RECORDS SHOWN:
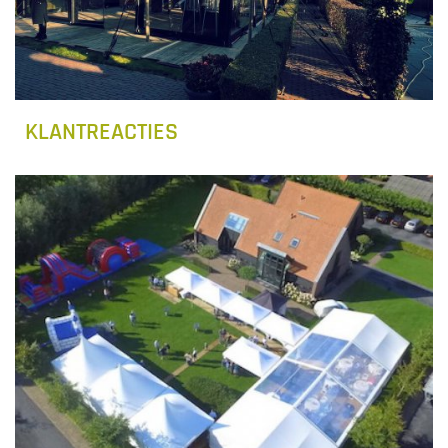
KLANTREACTIES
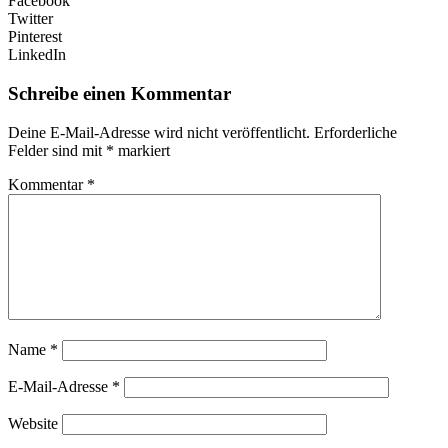
Facebook
Twitter
Pinterest
LinkedIn
Schreibe einen Kommentar
Deine E-Mail-Adresse wird nicht veröffentlicht.
Erforderliche
Felder sind mit
*
markiert
Kommentar
*
Name
*
E-Mail-Adresse
*
Website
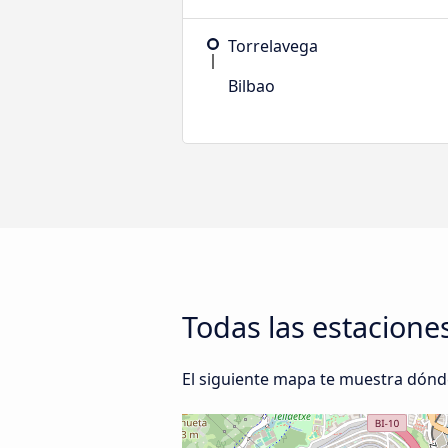
Torrelavega
Bilbao
Todas las estacione
El siguiente mapa te muestra dónde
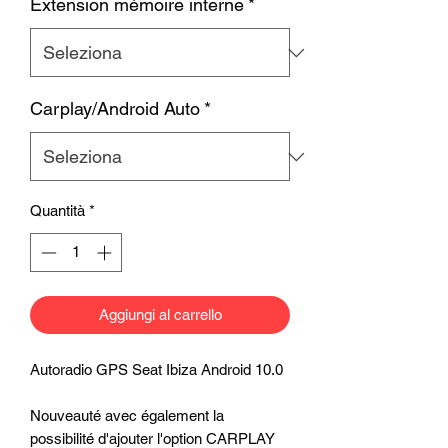
Extension mémoire interne
*
Carplay/Android Auto
*
Quantità
*
Aggiungi al carrello
Autoradio GPS Seat Ibiza Android 10.0
Nouveauté avec également la
possibilité d'ajouter l'option CARPLAY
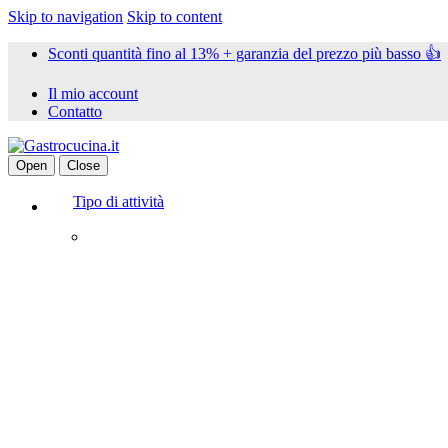
Skip to navigation
Skip to content
Sconti quantità fino al 13% + garanzia del prezzo più basso 👍
Il mio account
Contatto
Open
Close
Tipo di attività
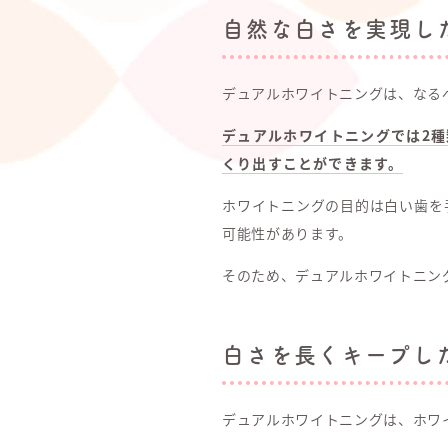
自然な白さを実現し
デュアルホワイトニングは、なる
デュアルホワイトニングでは2
くり出すことができます。
ホワイトニングの目的は白い歯を
可能性があります。
そのため、デュアルホワイトニン
白さを長くキープし
デュアルホワイトニングは、ホワ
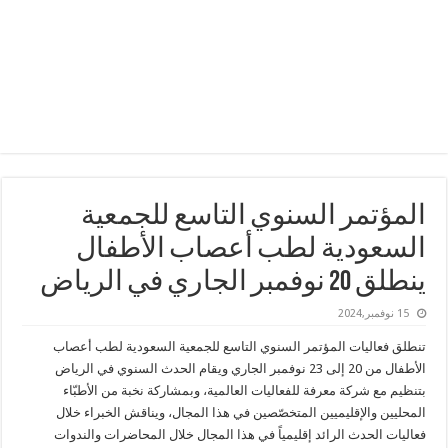
المؤتمر السنوي التاسع للجمعية
السعودية لطب أعصاب الأطفال
ينطلق 20 نوفمبر الجاري في الرياض
15 نوفمبر,2024
تنطلق فعاليات المؤتمر السنوي التاسع للجمعية السعودية لطب أعصاب
الأطفال من 20 إلى 23 نوفمبر الجاري ويقام الحدث السنوي في الرياض
بتنظيم مع شركة معرفة للفعاليات العالمية، وبمشاركة نخبة من الأطبّاء
المحليين والإقليميين المتخصّصين في هذا المجال، ويناقش الخبراء خلال
فعاليات الحدث الرائد إقليمياً في هذا المجال خلال المحاضرات والندوات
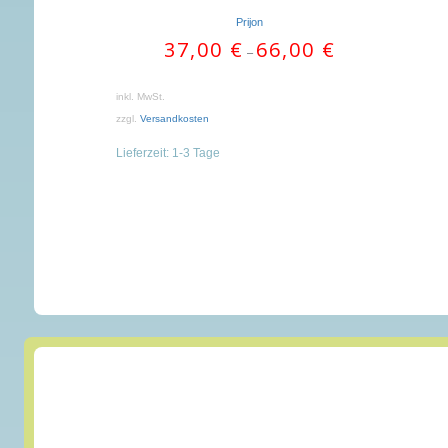
Prijon
37,00
€
66,00
€
–
inkl. MwSt.
zzgl.
Versandkosten
Lieferzeit:
1-3 Tage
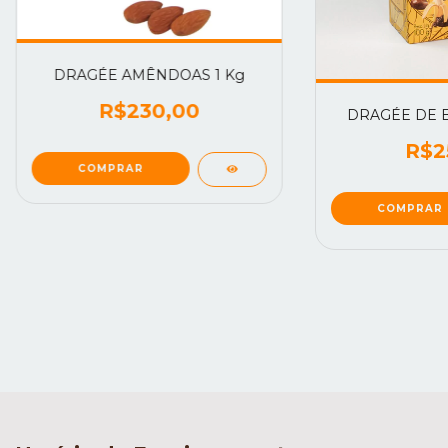
DRAGÉE AMÊNDOAS 1 Kg
R$230,00
DRAGÉE DE B
R$2
COMPRAR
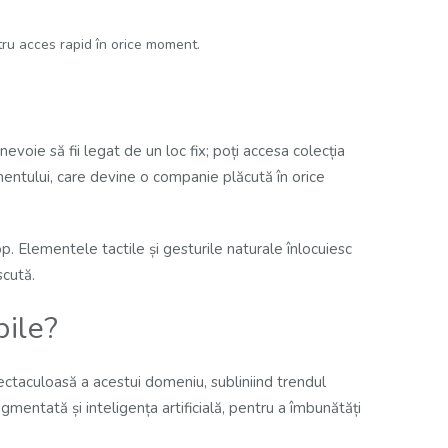
ntru acces rapid în orice moment.
voie să fii legat de un loc fix; poți accesa colecția
smentului, care devine o companie plăcută în orice
p. Elementele tactile și gesturile naturale înlocuiesc
scută.
bile?
ectaculoasă a acestui domeniu, subliniind trendul
gmentată și inteligența artificială, pentru a îmbunătăți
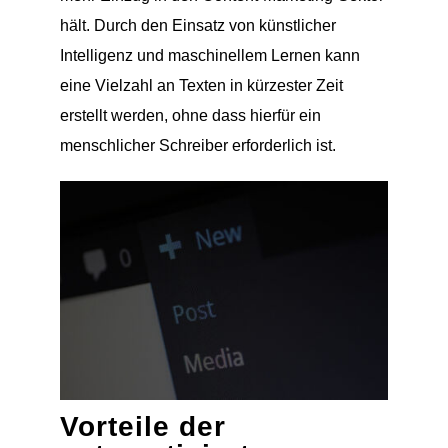
hält. Durch den Einsatz von künstlicher
Intelligenz und maschinellem Lernen kann
eine Vielzahl an Texten in kürzester Zeit
erstellt werden, ohne dass hierfür ein
menschlicher Schreiber erforderlich ist.
Vorteile der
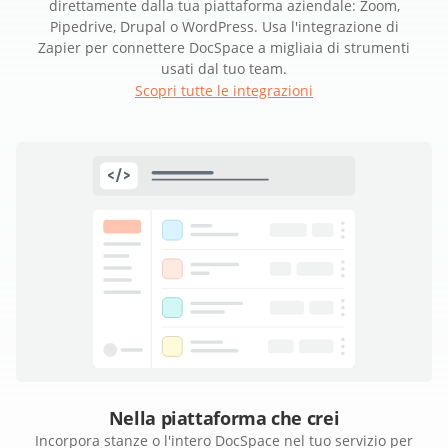
direttamente dalla tua piattaforma aziendale: Zoom,
Pipedrive, Drupal o WordPress. Usa l'integrazione di
Zapier per connettere DocSpace a migliaia di strumenti
usati dal tuo team.
Scopri tutte le integrazioni
Nella piattaforma che crei
Incorpora stanze o l'intero DocSpace nel tuo servizio per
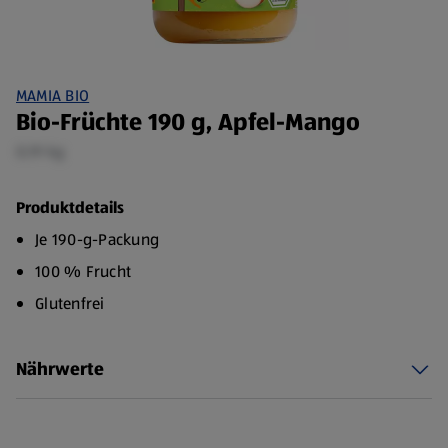
MAMIA BIO
Bio-Früchte 190 g, Apfel-Mango
0,19 kg
Produktdetails
Je 190-g-Packung
100 % Frucht
Glutenfrei
Nährwerte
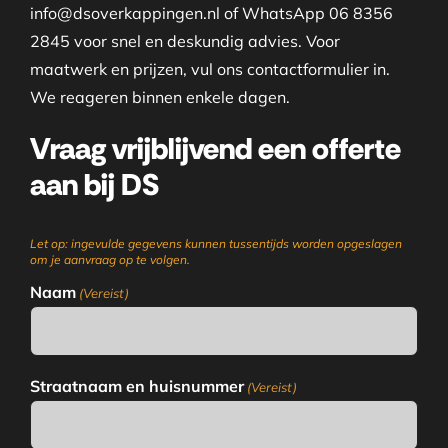
info@dsoverkappingen.nl of WhatsApp 06 8356
2845 voor snel en deskundig advies. Voor
maatwerk en prijzen, vul ons contactformulier in.
We reageren binnen enkele dagen.
Vraag vrijblijvend een offerte
aan bij DS
Let op: ingevulde gegevens kunnen tussentijds worden opgeslagen
om je aanvraag op te volgen.
Naam
(Vereist)
Straatnaam en huisnummer
(Vereist)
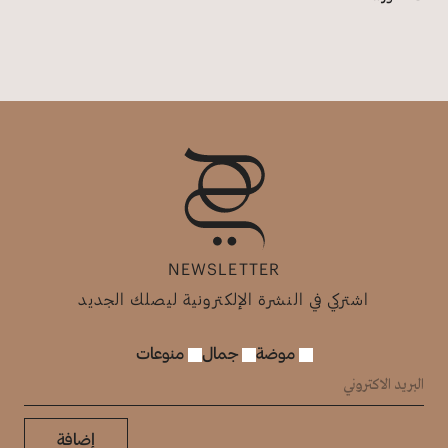
NEWSLETTER
اشتركي في النشرة الإلكترونية ليصلك الجديد
موضة
جمال
منوعات
إضافة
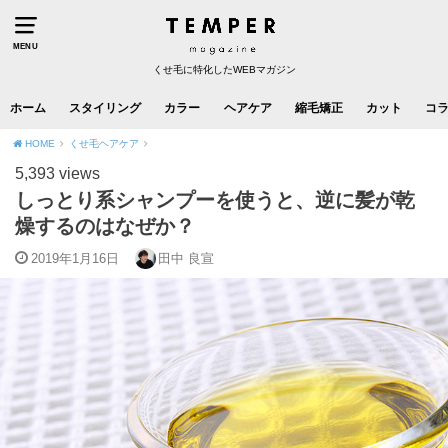
MENU
くせ毛に特化したWEBマガジン
ホーム
スタイリング
カラー
ヘアケア
縮毛矯正
カット
コ
HOME
くせ毛ヘアケア
5,393 views
しっとり系シャンプーを使うと、逆に髪が乾
燥するのはなぜか？
2019年1月16日
田中 良宣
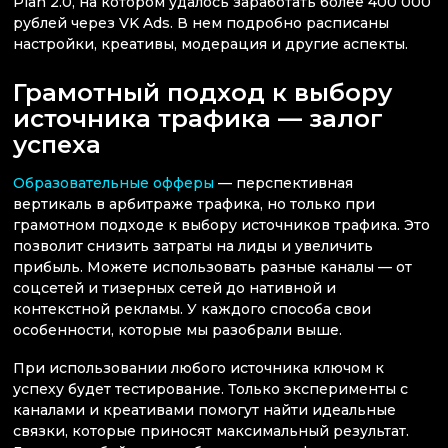
Plan 2.0, на котором удалось заработать более 400 000
рублей через VK Ads. В нем подробно расписаны
настройки, креативы, модерация и другие аспекты.
Грамотный подход к выбору
источника трафика — залог
успеха
Образовательные офферы
— перспективная
вертикаль в арбитраже трафика, но только при
грамотном подходе к выбору источников трафика. Это
позволит снизить затраты на лиды и увеличить
прибыль. Можете использовать разные каналы — от
соцсетей и тизерных сетей до нативной и
контекстной рекламы. У каждого способа свои
особенности, которые мы разобрали выше.
При использовании любого источника ключом к
успеху будет тестирование. Только эксперименты с
каналами и креативами помогут найти идеальные
связки, которые приносят максимальный результат.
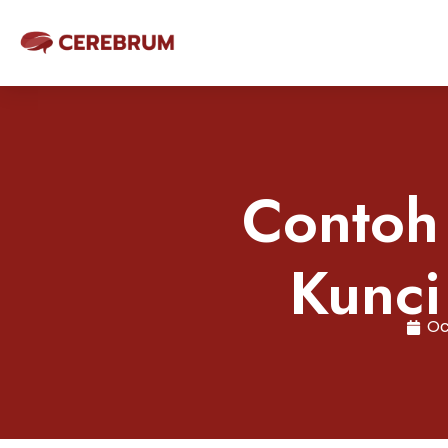
Contoh
Kunci
Oc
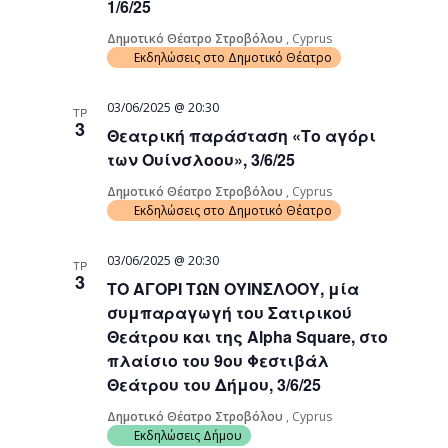
1/6/25
Δημοτικό Θέατρο Στροβόλου
, Cyprus
Εκδηλώσεις στο Δημοτικό Θέατρο
03/06/2025 @ 20:30
ΤΡ
3
Θεατρική παράσταση «Το αγόρι
των Ουίνσλοου», 3/6/25
Δημοτικό Θέατρο Στροβόλου
, Cyprus
Εκδηλώσεις στο Δημοτικό Θέατρο
03/06/2025 @ 20:30
ΤΡ
3
ΤΟ ΑΓΟΡΙ ΤΩΝ ΟΥΙΝΣΛΟΟΥ, μία
συμπαραγωγή του Σατιρικού
Θεάτρου και της Alpha Square, στο
πλαίσιο του 9ου Φεστιβάλ
Θεάτρου του Δήμου, 3/6/25
Δημοτικό Θέατρο Στροβόλου
, Cyprus
Εκδηλώσεις Δήμου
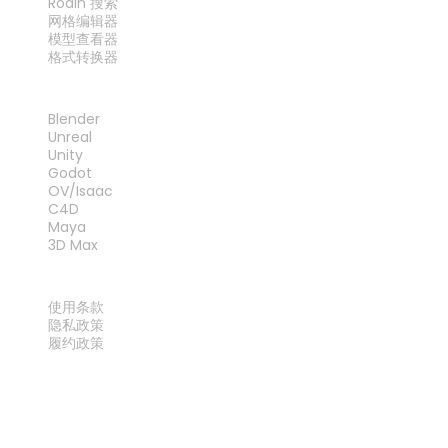
Rodin 搜索
网格编辑器
模型查看器
格式转换器
插件
Blender
Unreal
Unity
Godot
OV/Isaac
C4D
Maya
3D Max
法律
使用条款
隐私政策
履约政策
联系我们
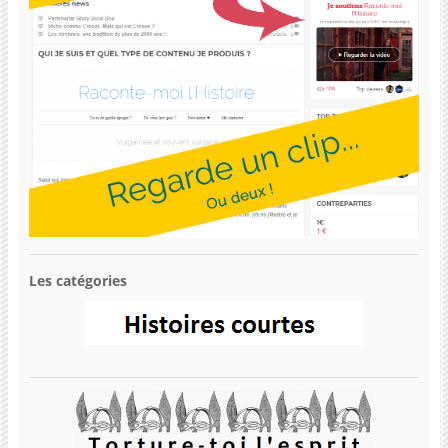
Les catégories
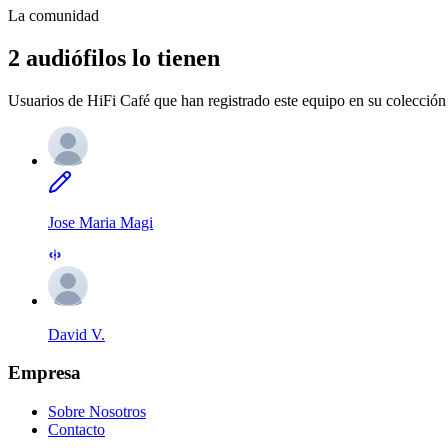
La comunidad
2 audiófilos lo tienen
Usuarios de HiFi Café que han registrado este equipo en su colección 
Jose Maria Magi
David V.
Empresa
Sobre Nosotros
Contacto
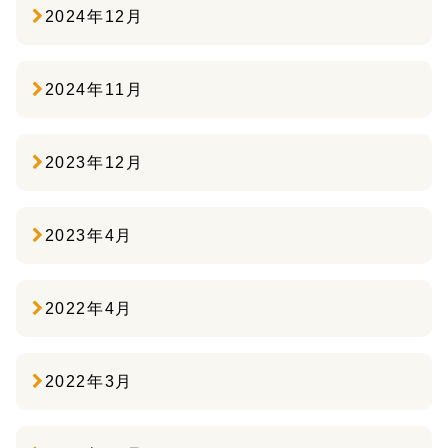
2024年12月
2024年11月
2023年12月
2023年4月
2022年4月
2022年3月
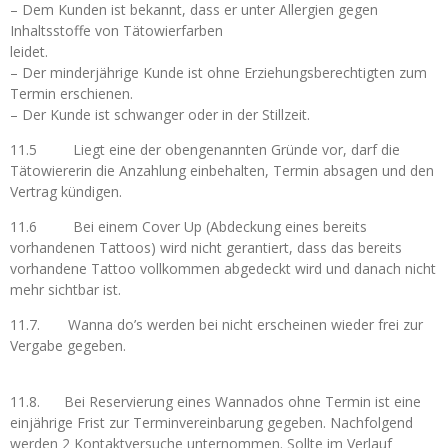
– Dem Kunden ist bekannt, dass er unter Allergien gegen
Inhaltsstoffe von Tätowierfarben
leidet.
– Der minderjährige Kunde ist ohne Erziehungsberechtigten zum
Termin erschienen.
– Der Kunde ist schwanger oder in der Stillzeit.
11.5 Liegt eine der obengenannten Gründe vor, darf die
Tätowiererin die Anzahlung einbehalten, Termin absagen und den
Vertrag kündigen.
11.6 Bei einem Cover Up (Abdeckung eines bereits
vorhandenen Tattoos) wird nicht gerantiert, dass das bereits
vorhandene Tattoo vollkommen abgedeckt wird und danach nicht
mehr sichtbar ist.
11.7.
Wanna do’s werden bei nicht erscheinen wieder frei zur
Vergabe gegeben.
11.8. Bei Reservierung eines Wannados ohne Termin ist eine
einjährige Frist zur Terminvereinbarung gegeben. Nachfolgend
werden 2 Kontaktversuche unternommen. Sollte im Verlauf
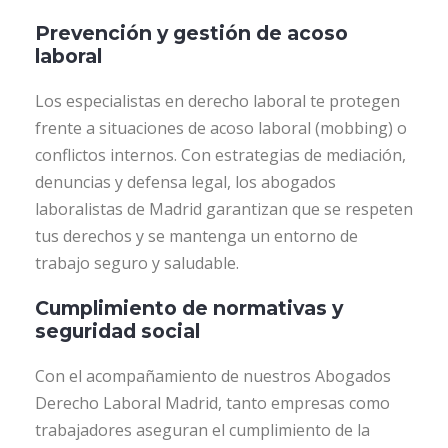
Prevención y gestión de acoso
laboral
Los especialistas en derecho laboral te protegen
frente a situaciones de acoso laboral (mobbing) o
conflictos internos. Con estrategias de mediación,
denuncias y defensa legal, los abogados
laboralistas de Madrid garantizan que se respeten
tus derechos y se mantenga un entorno de
trabajo seguro y saludable.
Cumplimiento de normativas y
seguridad social
Con el acompañamiento de nuestros Abogados
Derecho Laboral Madrid, tanto empresas como
trabajadores aseguran el cumplimiento de la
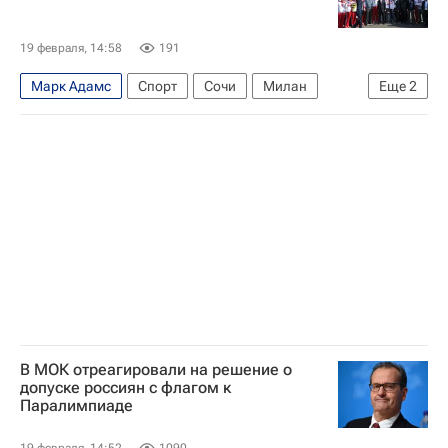
19 февраля, 14:58
191
Марк Адамс
Спорт
Сочи
Милан
Еще
2
Рио-де-Жанейро (город)
Международный олимпийский комитет (МОК)
В МОК отреагировали на решение о
допуске россиян с флагом к
Паралимпиаде
19 февраля, 14:52
1090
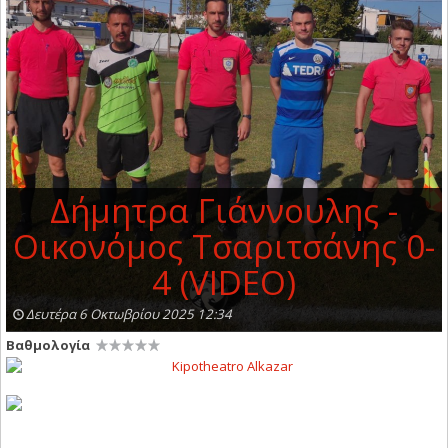
Δήμητρα Γιάννουλης -
Οικονόμος Τσαριτσάνης 0-
4 (VIDEO)
Δευτέρα 6 Οκτωβρίου 2025 12:34
Βαθμολογία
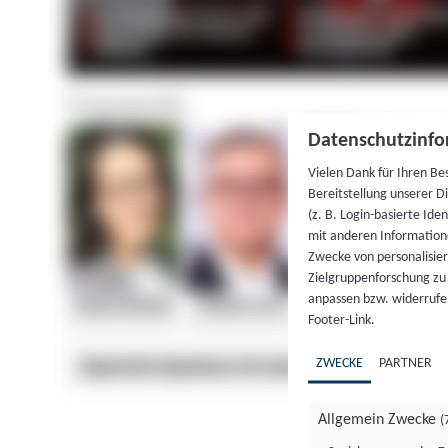
Datenschutzinfo
Vielen Dank für Ihren Be
Bereitstellung unserer D
(z. B. Login-basierte Id
mit anderen Information
Zwecke von personalisie
Zielgruppenforschung zu v
anpassen bzw. widerrufen
Footer-Link.
ZWECKE
PARTNER
Allgemein Zwecke
(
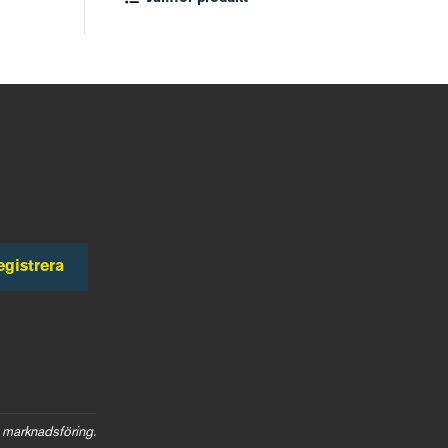
egistrera
 marknadsföring.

TASK TO CARRY OUT:
Whenever a line of the material holds the word "ohne", copy it out.

WRITTEN ANSWER:
erstellt werden, ohne dass hierfür ein
– Der minderjährige Kunde ist ohne Erziehungsberechtigten zum
11.8. Bei Reservierung eines Wannados ohne Termin ist eine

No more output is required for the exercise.